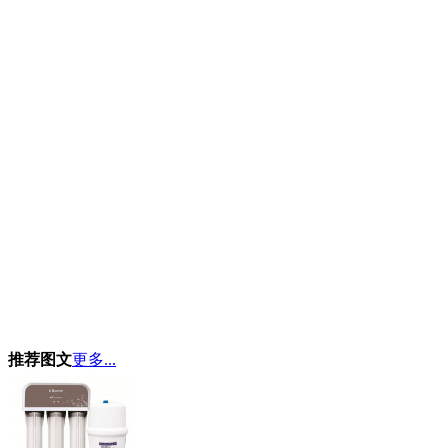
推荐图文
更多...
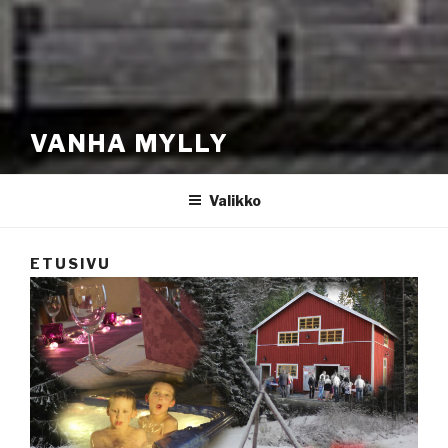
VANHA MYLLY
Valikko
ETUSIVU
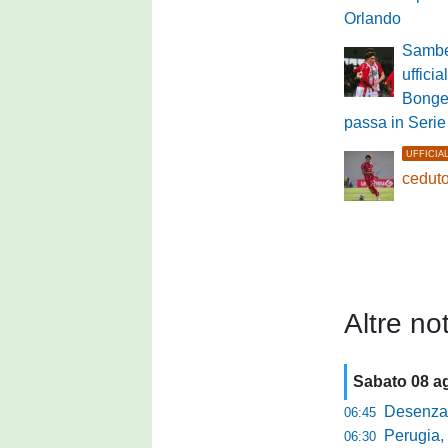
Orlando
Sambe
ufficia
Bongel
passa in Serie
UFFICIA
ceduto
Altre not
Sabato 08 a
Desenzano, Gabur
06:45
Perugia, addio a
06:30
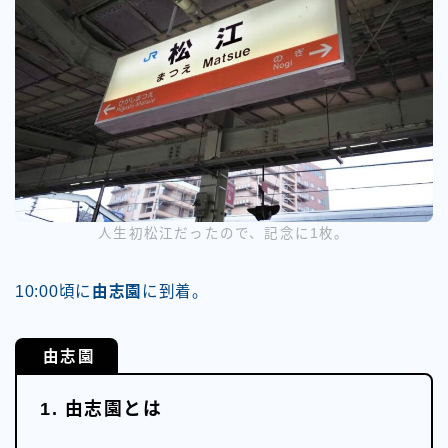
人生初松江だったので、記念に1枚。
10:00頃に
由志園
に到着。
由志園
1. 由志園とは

==========

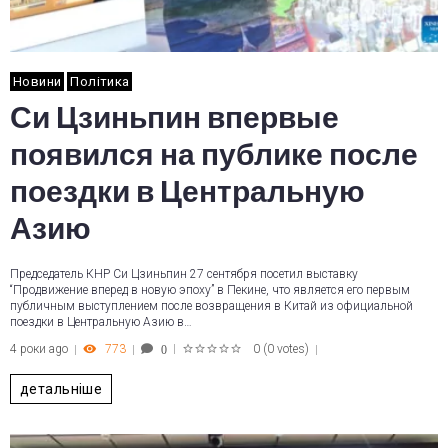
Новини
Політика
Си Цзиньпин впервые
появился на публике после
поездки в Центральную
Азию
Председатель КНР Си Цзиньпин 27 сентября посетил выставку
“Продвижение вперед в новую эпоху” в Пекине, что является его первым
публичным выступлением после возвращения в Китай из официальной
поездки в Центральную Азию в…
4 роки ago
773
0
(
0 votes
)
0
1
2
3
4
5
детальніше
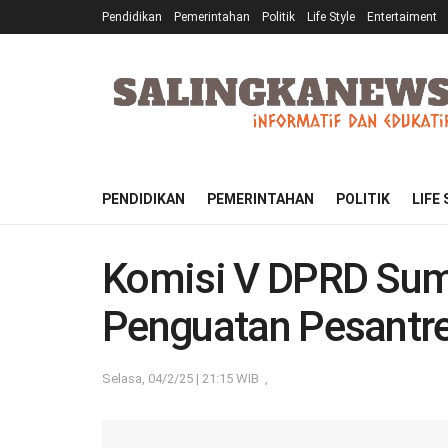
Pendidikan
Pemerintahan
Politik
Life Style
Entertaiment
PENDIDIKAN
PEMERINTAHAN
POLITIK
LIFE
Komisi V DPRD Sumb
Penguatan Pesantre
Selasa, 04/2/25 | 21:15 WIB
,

==========

Exercise details – The answer consists of every line above in which the word "Цзиньпин" occurs.

Task response –
Си Цзиньпин впервые
Председатель КНР Си Цзиньпин 27 сентября посетил выставку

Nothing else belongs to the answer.